**Work order:** Every record below is to be retyped exactly, with the pictures left out.

**Given records:**

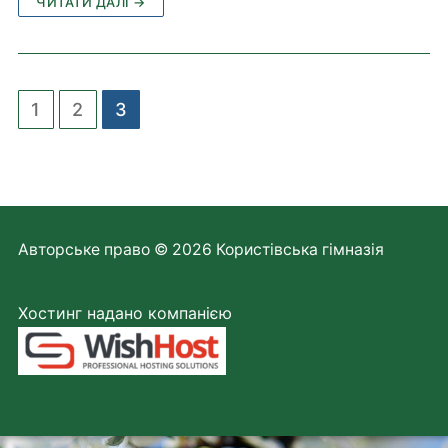
ЧИТАТИ ДАЛІ →
1
2
3
Авторське право © 2026 Користівська гімназія
Хостинг надано компанією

**Your solution:**
ЧИТАТИ ДАЛІ →
1
2
3
Авторське право © 2026 Користівська гімназія
Хостинг надано компанією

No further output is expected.